Claro que os gritinhos, as constantes paradas para descansar e as frequentes perguntas de "já estamos chegando? Falta muito?" incomodavam um pouco. Mas percebi em mim um pouco de admiração pela senhora J. Ela era a que mais estava se enfrentando naquele momento. Apesar de todos os medos e da idade avançada, se dispôs a entrar na trilha para fazer um trabalho. Acho que ela não sabe que o trabalho maior foi ter se enfrentado.

Eis que, no meio do caminho, nos deparamos com uma belíssima cascavel! Grande, rajada, vagarosamente deslizando por uma rocha. O guia Maurinho, que ia na frente, imediatamente nos pediu para parar. De longe, fiquei admirando a belíssima serpente, que parecia nem ter notado nossa presença. A essas alturas, se eu estivesse sozinha, certamente daria meia volta e iria embora para a fazenda, antes que ela resolvesse sentir o meu cheiro na ponta daquela língua flamejante. Mas Maurinho se aproximou, junto ao maravilhoso garoto, e tiraram fotos bem de perto. De longe, também aproveitei para tirar fotos, aproveitando o zoom da câmera. Em seguida, Maurinho fez algo que, do meu ponto de vista, é ainda mais espantoso: mantendo uma certa distância, atirou alguns pedaços de pau e pedras, com um certo cuidado para não machucá-la ou matá-la. Afinal, nós é que entramos na casa dela, e não ela na nossa, certo? Ele apenas derrubou a cobra da rocha, para o outro lado, e ainda olhou para ela com cara de deboche. Em seguida, mandou que passássemos pela trilha. Me borrando de medo, passei correndo e sem olhar para trás, nem para os lados.

A cascavel

Prosseguimos na trilha e passamos pela pedra popularmente chamada de "dedo de Deus". De perto, ela me pareceu um enorme obelisco, como se tivesse sido fabricada por mãos humanas. Lembra muito as construções em pedra feitas pelos incas, no Peru. Mas não paramos por lá, subimos mais um pouco, até uma pequena caverna.

Lidar com uma cobra, para mim, é coisa pequena perto de uma caverna. Tenho claustrofobia e quando chego em um lugar fechado, começo logo a pensar em um monte de bobagens: as paredes vão se fechar comigo dentro, vou morrer sufocada, algo vai obstruir a saída e vou ficar presa aqui dentro, vai ter um terremoto, etc. O grupo decidiu que aquele seria um bom lugar para o trabalho. Enfileiraram-se e dei um jeito de ficar bem perto da saída. Seguiram-se orações à Mãe Divina, os mantras... E participei da minha maneira. Todas as formas de se chegar à divindade são válidas, tudo depende da (in)consciência.

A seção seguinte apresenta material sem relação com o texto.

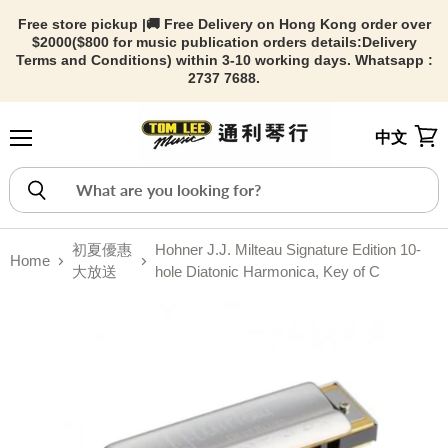
Free store pickup |🚚 Free Delivery on Hong Kong order over
$2000($800 for music publication orders details:
Delivery
Terms and Conditions) within 3-10 working days. Whatsapp :
2737 7688.
中文
Menu
View
初夏優惠
Hohner J.J. Milteau Signature Edition 10-
Home
大放送
hole Diatonic Harmonica, Key of C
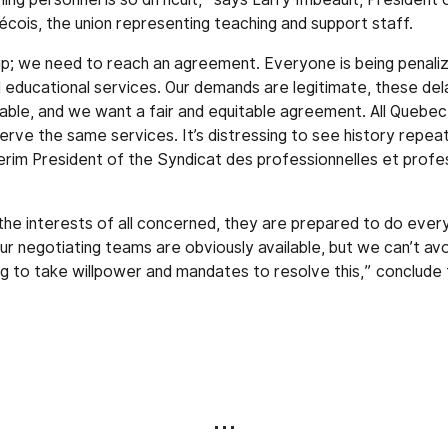
ois, the union representing teaching and support staff.
p; we need to reach an agreement. Everyone is being penaliz
d educational services. Our demands are legitimate, these del
ble, and we want a fair and equitable agreement. All Quebec
rve the same services. It’s distressing to see history repeat 
erim President of the Syndicat des professionnelles et profes
 the interests of all concerned, they are prepared to do every
ur negotiating teams are obviously available, but we can’t av
ing to take willpower and mandates to resolve this,” conclude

A descida foi por uma trilha um pouco diferente, algo que por lá se chama "risadinha". Não, não é um pequeno sorriso, é um caminho pela serra, íngreme e cheio de pedregulhos redondos, como se por lá já tivesse passado algum rio. E eu de papetes, tentando manter o equilíbrio sobre aquelas pedrinhas redondas! O sol já se punha, a trilha estava cada vez mais escura e algumas pessoas começavam a sacar as lanternas. Não tenho ideia de como a senhora J. desceu a trilha, porque eu estava muito preocupada em tentar não rolar de vez lá para baixo. Bati o traseiro no chão umas três ou sete vezes, grata por ele ser bem recheado.

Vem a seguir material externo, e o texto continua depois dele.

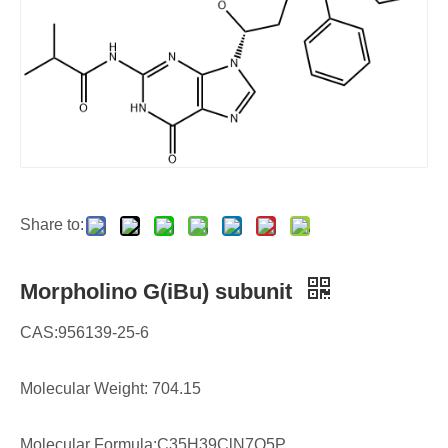
Share to:
Morpholino G(iBu) subunit
CAS:956139-25-6
Molecular Weight: 704.15
Molecular Formula:C35H39ClN7O5P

Pôr do sol visto da risadinha

Por fim, chegamos à fazenda, onde tomei meu desejado banho frio e fui à cozinha compartilhar do jantar vegetariano feito pelo grupo. Jantar repleto de besouros e gafanhotos, que batiam no nosso rosto, pulavam para dentro dos pratos e das panelas, enquanto a senhora J. gritava: "mamãe!" e dava saltinhos, e eu sorria por dentro. Depois, fomos à nossa barraca, que já estava armada embaixo de uma mangueira e ao lado de alguns belíssimos cogumelos, cercada por besouros e gafanhotos que insistiam em bater fortemente contra a lona, em busca da luz da nossa lanterna. Foi a primeira noite ao pé da Serra do Roncador, em contato muito próximo com o solo. Escuridão, calor, uma excelente companhia ao meu lado e a sensação de que os músculos todos estavam relaxados. Boa noite, Roncador!